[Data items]
--------

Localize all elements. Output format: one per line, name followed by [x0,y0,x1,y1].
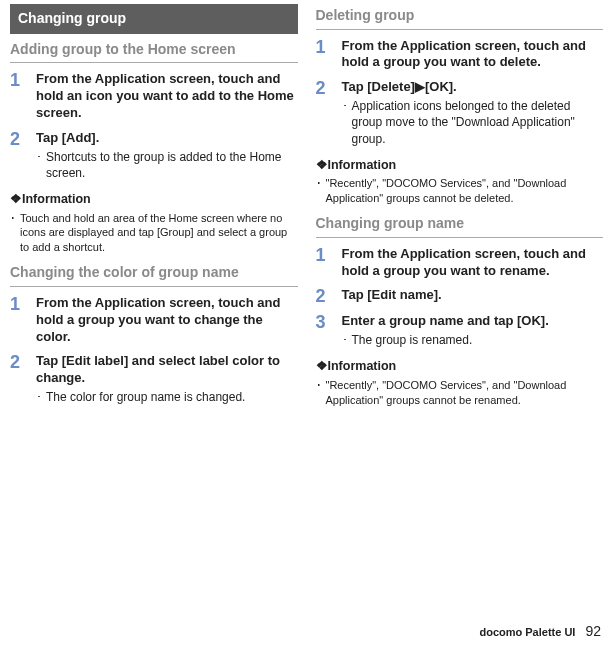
step-title: Tap [Edit name]. [342,287,604,304]
bullet-dot-icon: ･ [342,98,348,147]
step-title: From the Application screen, touch and h… [342,246,604,280]
bullet-text: Application icons belonged to the delete… [352,98,604,147]
step-2: 2 Tap [Edit name]. [316,287,604,305]
bullet-item: ･ The group is renamed. [342,332,604,348]
bullet-dot-icon: ･ [36,389,42,405]
bullet-item: ･ Shortcuts to the group is added to the… [36,149,298,181]
bullet-dot-icon: ･ [342,332,348,348]
step-title: Enter a group name and tap [OK]. [342,313,604,330]
heading-changing-color: Changing the color of group name [10,263,298,287]
heading-adding-group: Adding group to the Home screen [10,40,298,64]
step-body: Tap [Edit label] and select label color … [36,353,298,407]
step-number: 1 [316,38,332,72]
information-heading: ❖Information [10,191,298,209]
footer-label: docomo Palette UI [479,625,575,640]
step-number: 2 [10,130,26,183]
information-heading: ❖Information [316,157,604,175]
step-number: 2 [316,79,332,148]
bullet-item: ･ Application icons belonged to the dele… [342,98,604,147]
page-number: 92 [585,622,601,642]
step-1: 1 From the Application screen, touch and… [316,38,604,72]
step-title-part-b: [OK]. [425,79,457,94]
step-number: 2 [10,353,26,407]
step-title: Tap [Edit label] and select label color … [36,353,298,387]
information-bullet: ･ "Recently", "DOCOMO Services", and "Do… [316,176,604,206]
step-title: From the Application screen, touch and h… [36,295,298,346]
banner-changing-group: Changing group [10,4,298,34]
step-number: 1 [10,71,26,122]
step-1: 1 From the Application screen, touch and… [10,295,298,346]
step-bullets: ･ The color for group name is changed. [36,389,298,405]
step-body: From the Application screen, touch and h… [342,38,604,72]
step-title: Tap [Delete]▶[OK]. [342,79,604,96]
step-1: 1 From the Application screen, touch and… [10,71,298,122]
step-bullets: ･ Application icons belonged to the dele… [342,98,604,147]
step-body: Tap [Delete]▶[OK]. ･ Application icons b… [342,79,604,148]
step-bullets: ･ The group is renamed. [342,332,604,348]
step-body: Tap [Edit name]. [342,287,604,305]
information-text: Touch and hold an area of the Home scree… [20,211,298,256]
bullet-text: The color for group name is changed. [46,389,245,405]
heading-deleting-group: Deleting group [316,6,604,30]
step-body: From the Application screen, touch and h… [36,295,298,346]
step-2: 2 Tap [Edit label] and select label colo… [10,353,298,407]
step-body: From the Application screen, touch and h… [342,246,604,280]
step-number: 1 [316,246,332,280]
step-2: 2 Tap [Delete]▶[OK]. ･ Application icons… [316,79,604,148]
information-heading: ❖Information [316,358,604,376]
step-3: 3 Enter a group name and tap [OK]. ･ The… [316,313,604,350]
step-body: Tap [Add]. ･ Shortcuts to the group is a… [36,130,298,183]
bullet-dot-icon: ･ [316,176,322,206]
right-column: Deleting group 1 From the Application sc… [316,4,604,416]
arrow-icon: ▶ [415,79,425,94]
bullet-item: ･ The color for group name is changed. [36,389,298,405]
step-title: From the Application screen, touch and h… [342,38,604,72]
step-bullets: ･ Shortcuts to the group is added to the… [36,149,298,181]
step-number: 2 [316,287,332,305]
manual-page: Changing group Adding group to the Home … [0,0,609,416]
bullet-dot-icon: ･ [10,211,16,256]
page-footer: docomo Palette UI 92 [479,622,601,642]
step-number: 1 [10,295,26,346]
bullet-dot-icon: ･ [316,378,322,408]
step-title: From the Application screen, touch and h… [36,71,298,122]
step-2: 2 Tap [Add]. ･ Shortcuts to the group is… [10,130,298,183]
step-body: From the Application screen, touch and h… [36,71,298,122]
left-column: Changing group Adding group to the Home … [10,4,298,416]
step-number: 3 [316,313,332,350]
bullet-text: The group is renamed. [352,332,473,348]
information-text: "Recently", "DOCOMO Services", and "Down… [326,176,604,206]
step-title-part-a: Tap [Delete] [342,79,415,94]
information-bullet: ･ "Recently", "DOCOMO Services", and "Do… [316,378,604,408]
information-bullet: ･ Touch and hold an area of the Home scr… [10,211,298,256]
bullet-dot-icon: ･ [36,149,42,181]
step-1: 1 From the Application screen, touch and… [316,246,604,280]
heading-changing-group-name: Changing group name [316,214,604,238]
information-text: "Recently", "DOCOMO Services", and "Down… [326,378,604,408]
step-title: Tap [Add]. [36,130,298,147]
bullet-text: Shortcuts to the group is added to the H… [46,149,298,181]
step-body: Enter a group name and tap [OK]. ･ The g… [342,313,604,350]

--------

### What is needed
Quote the preceding records in their entirety, excluding every picture.

### Exercise response
Localize all elements. Output format: one per line, name followed by [x0,y0,x1,y1].
step-title: Tap [Edit name]. [342,287,604,304]
bullet-dot-icon: ･ [342,98,348,147]
step-title: From the Application screen, touch and h… [342,246,604,280]
bullet-text: Application icons belonged to the delete… [352,98,604,147]
step-2: 2 Tap [Edit name]. [316,287,604,305]
bullet-item: ･ The group is renamed. [342,332,604,348]
bullet-dot-icon: ･ [36,389,42,405]
bullet-item: ･ Shortcuts to the group is added to the… [36,149,298,181]
bullet-dot-icon: ･ [342,332,348,348]
step-title: Enter a group name and tap [OK]. [342,313,604,330]
heading-changing-color: Changing the color of group name [10,263,298,287]
heading-adding-group: Adding group to the Home screen [10,40,298,64]
step-body: Tap [Edit label] and select label color … [36,353,298,407]
step-number: 1 [316,38,332,72]
information-heading: ❖Information [10,191,298,209]
footer-label: docomo Palette UI [479,625,575,640]
step-number: 2 [10,130,26,183]
information-heading: ❖Information [316,157,604,175]
step-number: 2 [316,79,332,148]
bullet-item: ･ Application icons belonged to the dele… [342,98,604,147]
page-number: 92 [585,622,601,642]
step-1: 1 From the Application screen, touch and… [316,38,604,72]
step-title-part-b: [OK]. [425,79,457,94]
step-number: 2 [10,353,26,407]
step-title: Tap [Edit label] and select label color … [36,353,298,387]
information-bullet: ･ "Recently", "DOCOMO Services", and "Do… [316,176,604,206]
step-title: From the Application screen, touch and h… [36,295,298,346]
banner-changing-group: Changing group [10,4,298,34]
step-number: 1 [10,71,26,122]
step-1: 1 From the Application screen, touch and… [10,295,298,346]
step-bullets: ･ The color for group name is changed. [36,389,298,405]
step-body: From the Application screen, touch and h… [342,38,604,72]
step-title: Tap [Delete]▶[OK]. [342,79,604,96]
step-1: 1 From the Application screen, touch and… [10,71,298,122]
step-bullets: ･ Application icons belonged to the dele… [342,98,604,147]
step-body: Tap [Delete]▶[OK]. ･ Application icons b… [342,79,604,148]
step-bullets: ･ The group is renamed. [342,332,604,348]
step-body: Tap [Edit name]. [342,287,604,305]
information-text: Touch and hold an area of the Home scree… [20,211,298,256]
bullet-text: The color for group name is changed. [46,389,245,405]
heading-deleting-group: Deleting group [316,6,604,30]
step-body: From the Application screen, touch and h… [36,295,298,346]
step-2: 2 Tap [Edit label] and select label colo… [10,353,298,407]
step-body: From the Application screen, touch and h… [342,246,604,280]
step-number: 1 [316,246,332,280]
step-2: 2 Tap [Delete]▶[OK]. ･ Application icons… [316,79,604,148]
information-heading: ❖Information [316,358,604,376]
step-3: 3 Enter a group name and tap [OK]. ･ The… [316,313,604,350]
step-body: Tap [Add]. ･ Shortcuts to the group is a… [36,130,298,183]
bullet-dot-icon: ･ [316,176,322,206]
right-column: Deleting group 1 From the Application sc… [316,4,604,416]
arrow-icon: ▶ [415,79,425,94]
bullet-item: ･ The color for group name is changed. [36,389,298,405]
step-title: From the Application screen, touch and h… [342,38,604,72]
step-bullets: ･ Shortcuts to the group is added to the… [36,149,298,181]
step-number: 2 [316,287,332,305]
manual-page: Changing group Adding group to the Home … [0,0,609,416]
bullet-dot-icon: ･ [10,211,16,256]
page-footer: docomo Palette UI 92 [479,622,601,642]
step-number: 1 [10,295,26,346]
bullet-dot-icon: ･ [316,378,322,408]
step-title: From the Application screen, touch and h… [36,71,298,122]
step-2: 2 Tap [Add]. ･ Shortcuts to the group is… [10,130,298,183]
step-body: From the Application screen, touch and h… [36,71,298,122]
left-column: Changing group Adding group to the Home … [10,4,298,416]
step-number: 3 [316,313,332,350]
bullet-text: The group is renamed. [352,332,473,348]
information-text: "Recently", "DOCOMO Services", and "Down… [326,176,604,206]
step-title-part-a: Tap [Delete] [342,79,415,94]
information-bullet: ･ "Recently", "DOCOMO Services", and "Do… [316,378,604,408]
information-bullet: ･ Touch and hold an area of the Home scr… [10,211,298,256]
bullet-dot-icon: ･ [36,149,42,181]
step-1: 1 From the Application screen, touch and… [316,246,604,280]
heading-changing-group-name: Changing group name [316,214,604,238]
information-text: "Recently", "DOCOMO Services", and "Down… [326,378,604,408]
step-title: Tap [Add]. [36,130,298,147]
bullet-text: Shortcuts to the group is added to the H… [46,149,298,181]
step-body: Enter a group name and tap [OK]. ･ The g… [342,313,604,350]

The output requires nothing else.